Developmental hold-ups are usually under endogenous control in univoltine insect species (Košťál, 2006). Multivoltine species, on the other hand, like the Large White butterfly Pieris brassicae, are known to react more plastically to exogenous factors (Spieth et al., 2011 and references therein), giving them the advantage to finely adjust the number of generations per year depending on environmental conditions. For univoltine Maniola we would thus expect endogenous factors rather than actual habitat conditions to regulate egg-laying strategies. These could be genetic or influenced by the conditions the butterflies had been exposed to in an earlier developmental stage than the imago. If only the photoperiod during the flight period of the adults were to influence oviposition and induce aestivation, as has been shown for a number of other butterfly species like Pieris brassicae (Held and Spieth, 1999), P. melete (Xiao et al., 2009), or Polygonia c-aureum (Fujita et al., 2009), all butterflies in our experiment should have oviposited more or less synchronously, as they were kept under identical light conditions. But they did not.
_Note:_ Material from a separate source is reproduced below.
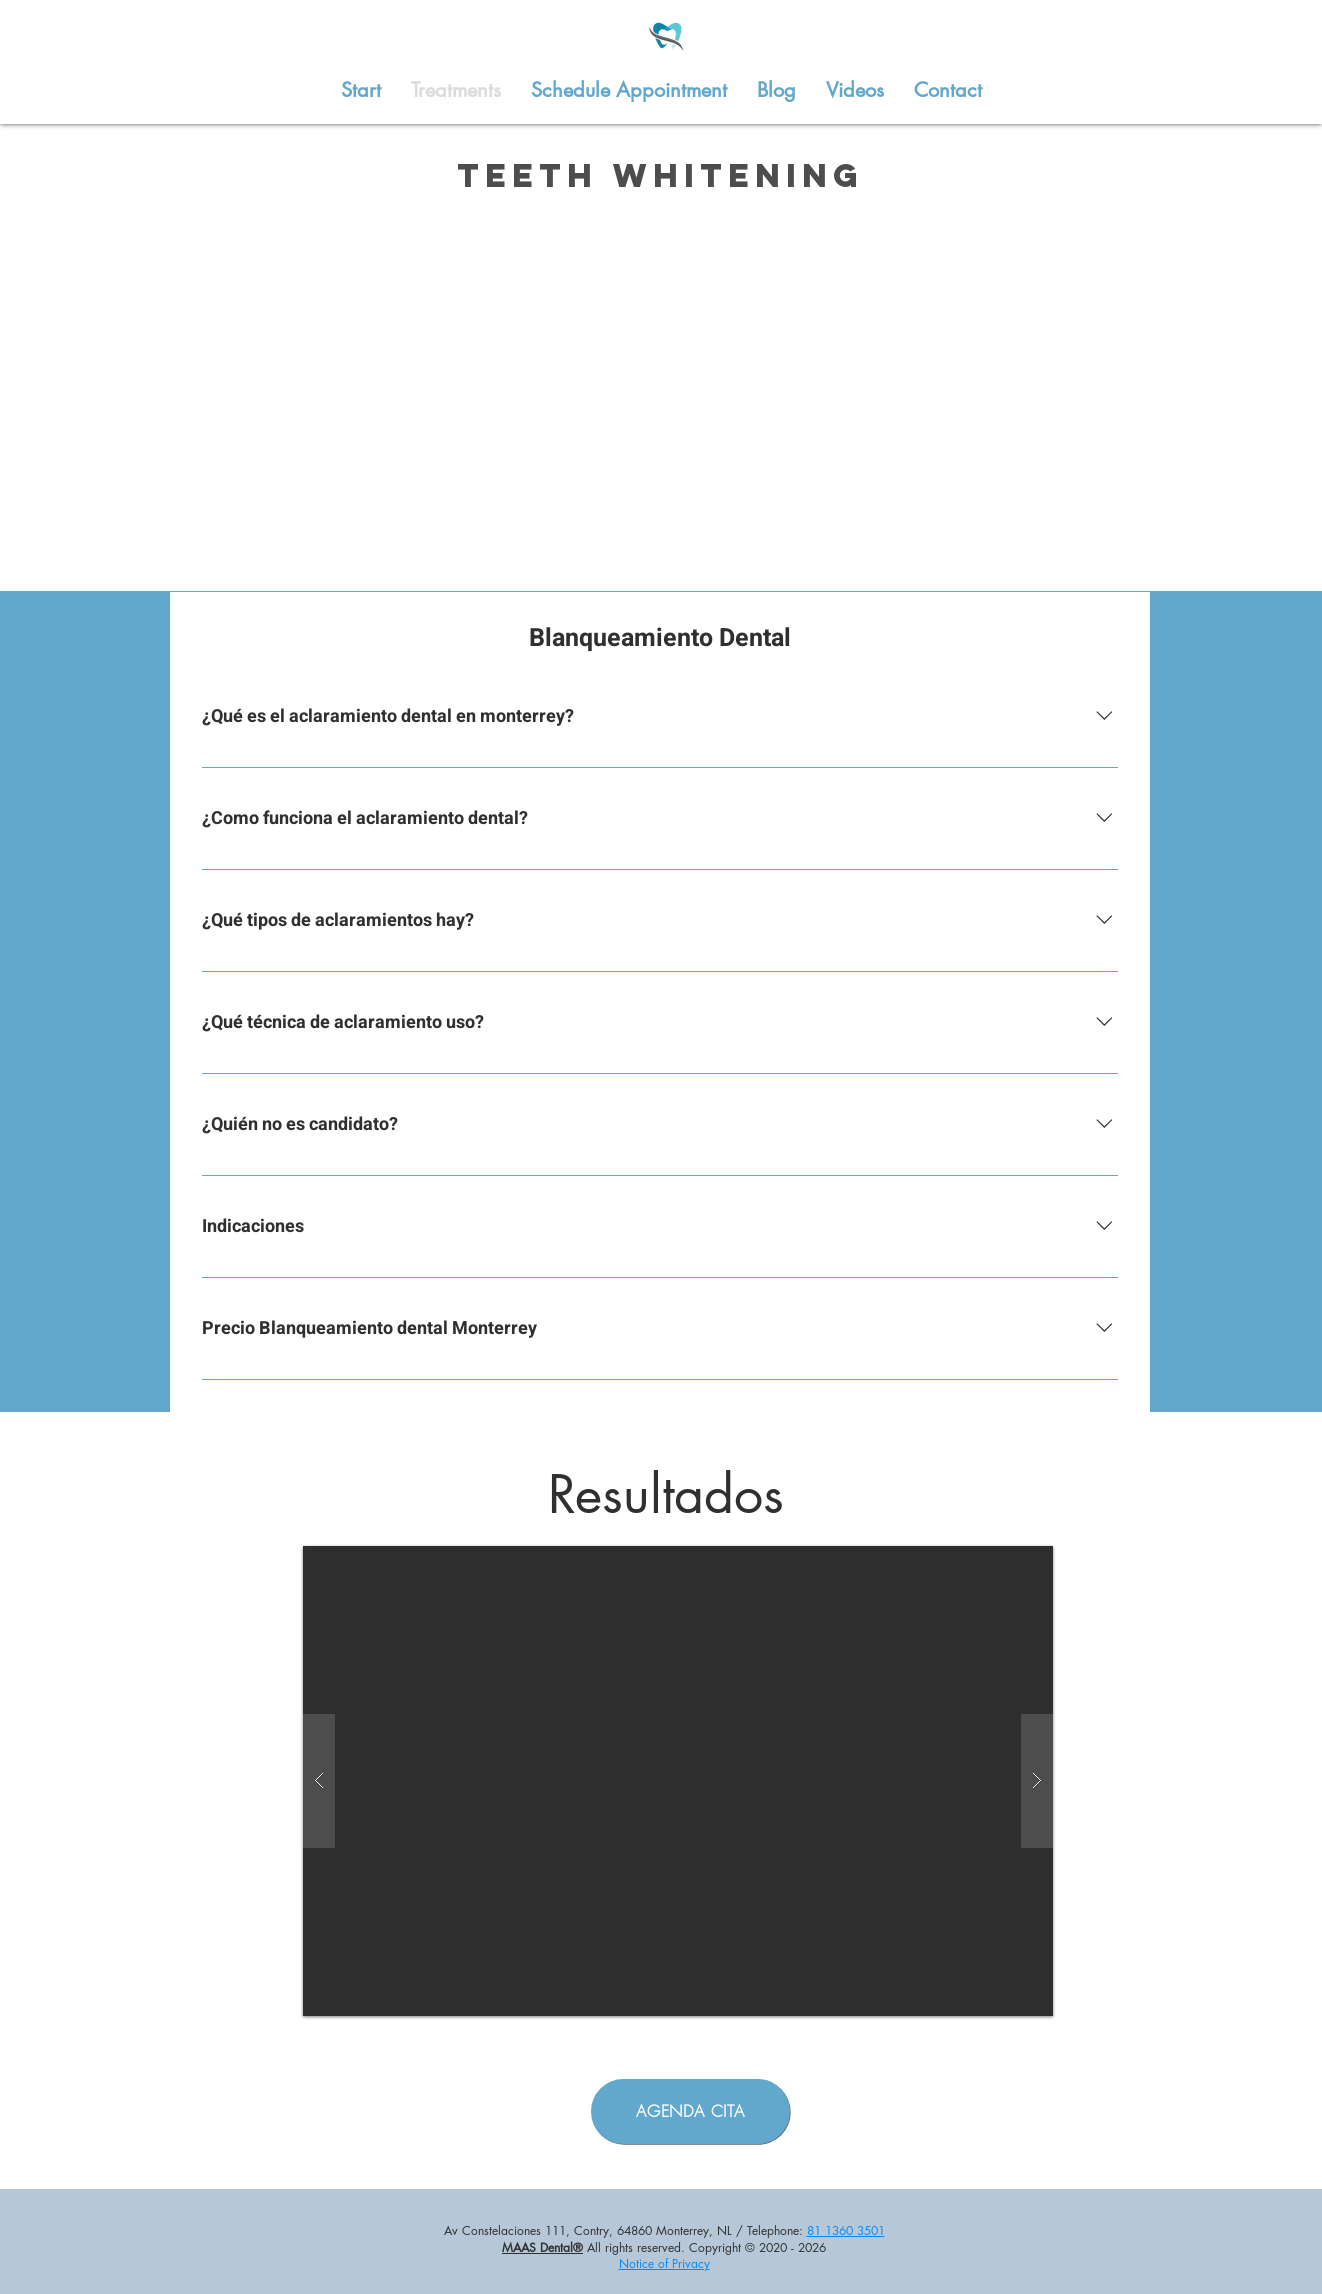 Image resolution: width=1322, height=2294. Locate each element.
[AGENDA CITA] (690, 2111)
Photoperiod will surely have a certain effect but is definitely not the only regulatory mechanism for the great variation in oviposition behaviour observed in Maniola.
Maniola butterflies spend the winter in the larval stage. Day-lengths during winter time do not vary substantially between, say, Sardinia and Central Europe, but average temperatures do. These larvae hibernate in strict dormancy under cold climatic conditions, while they remain active also during wintertime in warmer regions. In our experiment we saw that even individuals from geographically very close populations can have different oviposition strategies if these populations live in areas with differing local climate.
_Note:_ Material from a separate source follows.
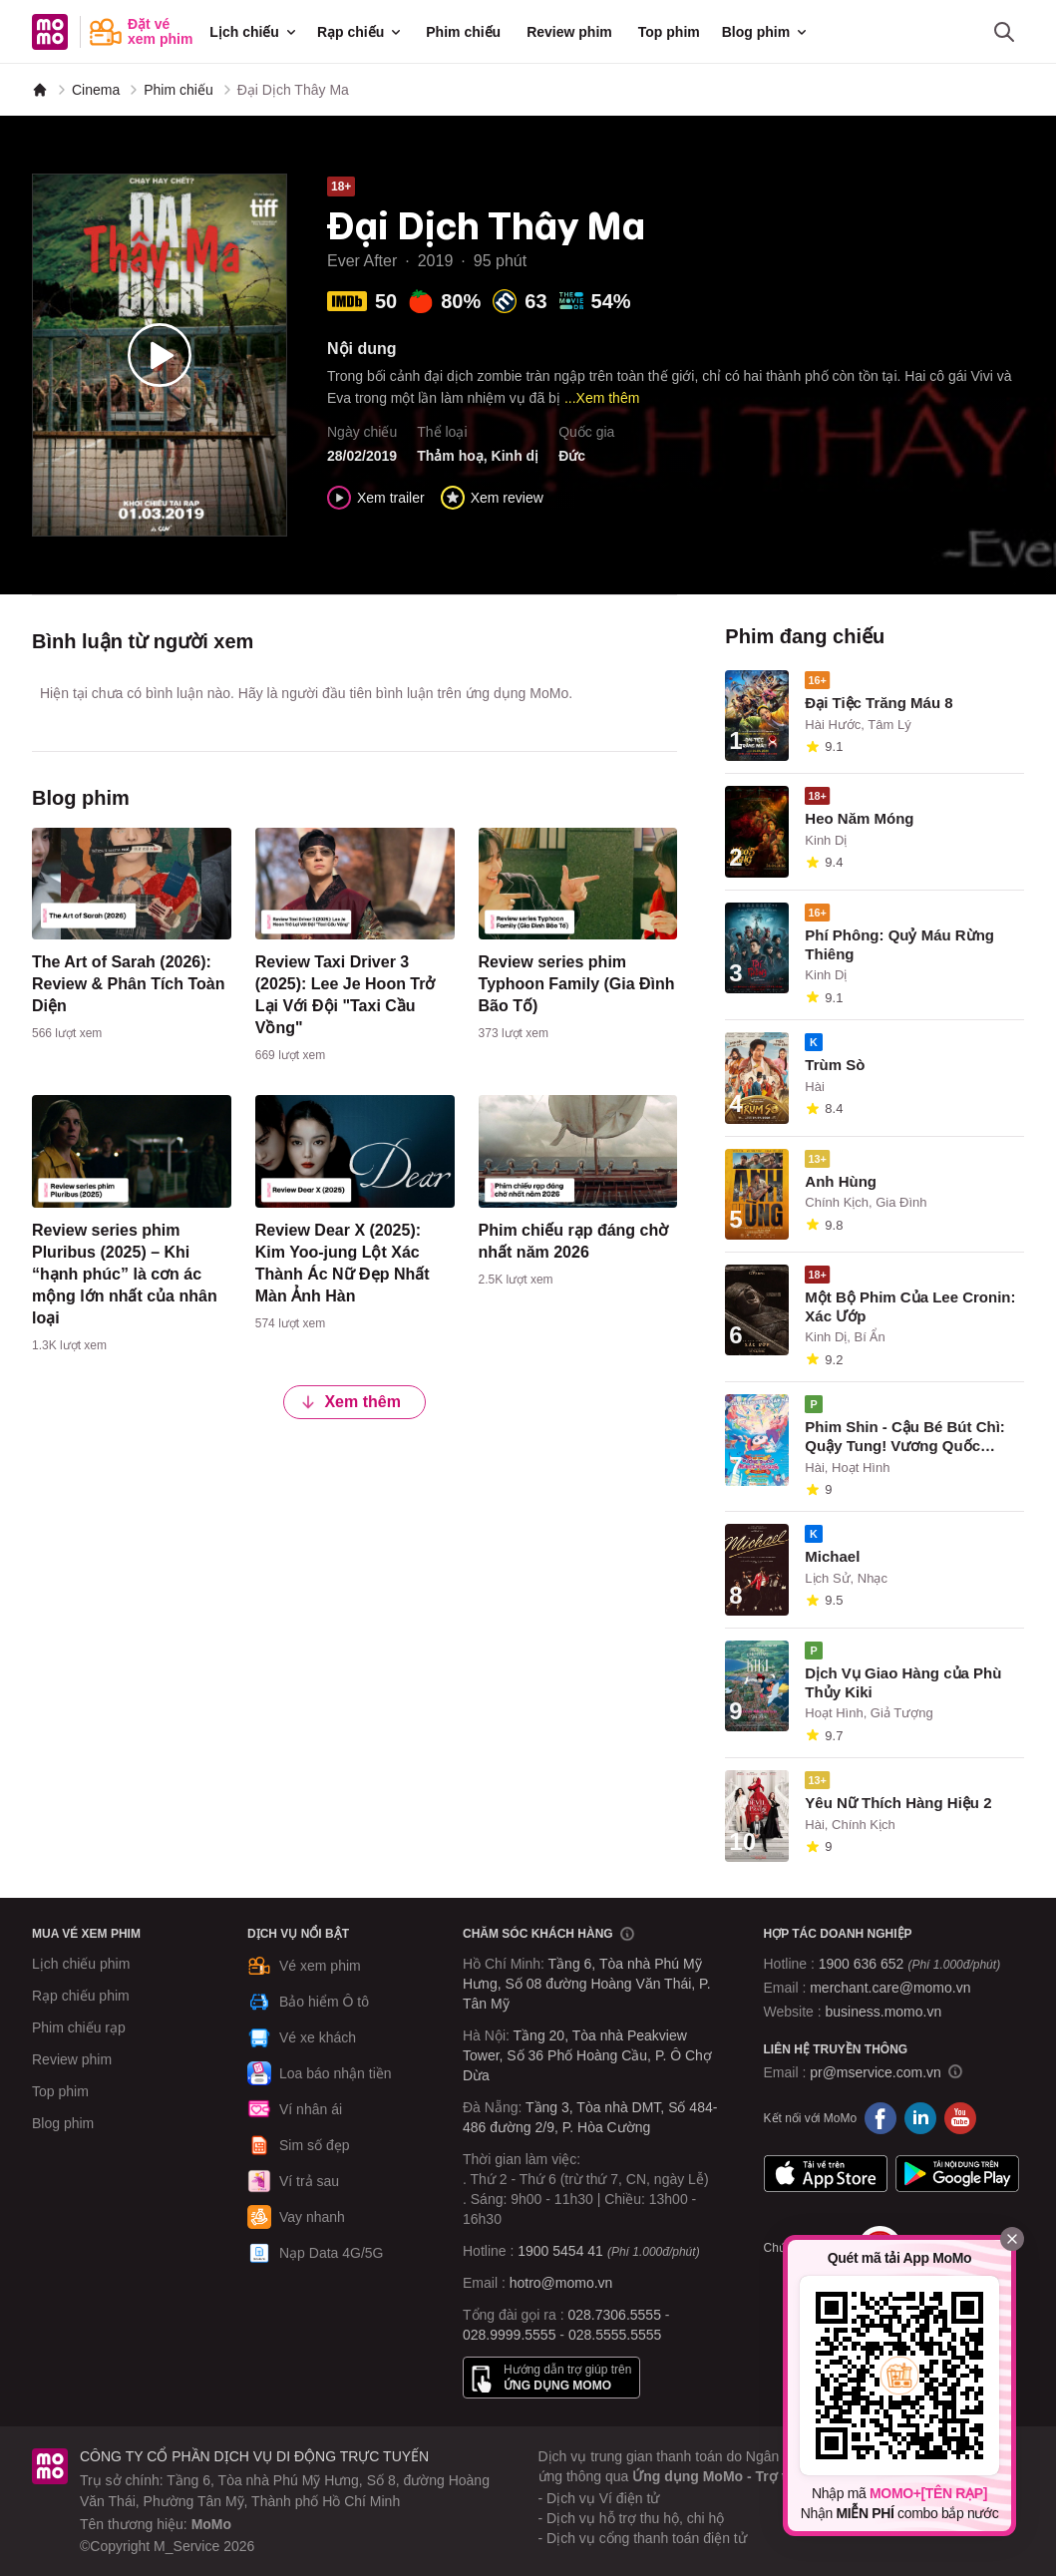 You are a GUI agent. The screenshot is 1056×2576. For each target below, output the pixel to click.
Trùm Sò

We consequently suggest that temperature regimes experienced during the larval stage could be a crucial factor determining the oviposition strategy of a Maniola female for the following summer. If this is true, it would also allow a certain developmental flexibility as a response to variation in weather conditions between years and may be good news for aestivating butterflies in a climate warming scenario.
It has been shown that individuals of Danaus plexipus enter reproductive diapause in the adult stage when as caterpillars they are exposed to short day photoperiods and low temperature conditions (Barker and Herman, 1976). Generally, short-day photoperiods and low-temperature regimes encountered during embryonic or post-embryonic stages often determine whether an insect species undergoes a diapause during one of its development phases, be that egg, larvae, pupae or imago (e.g. Danks, 1987).
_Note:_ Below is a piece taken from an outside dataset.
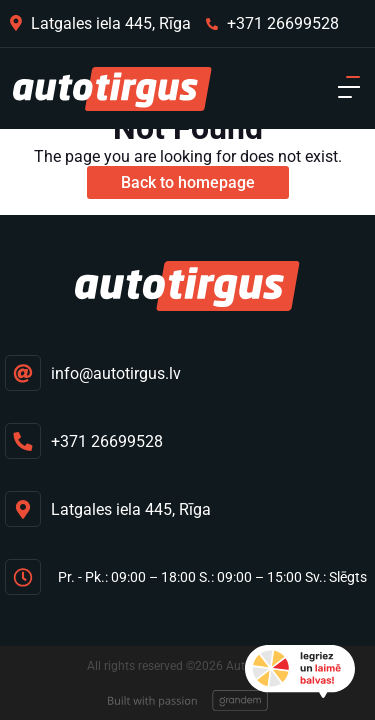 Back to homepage (188, 182)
We conclude that timing of oviposition and lifespan of the adult female depend on geographic provenance rather than on the nutrition the adult butterfly receives or the conditions it is kept in. Meadow Brown butterflies from Mediterranean regions live much longer and have considerably longer reproductive periods than butterflies from Central European mountain areas, but deposit similar numbers of eggs through their lifetimes.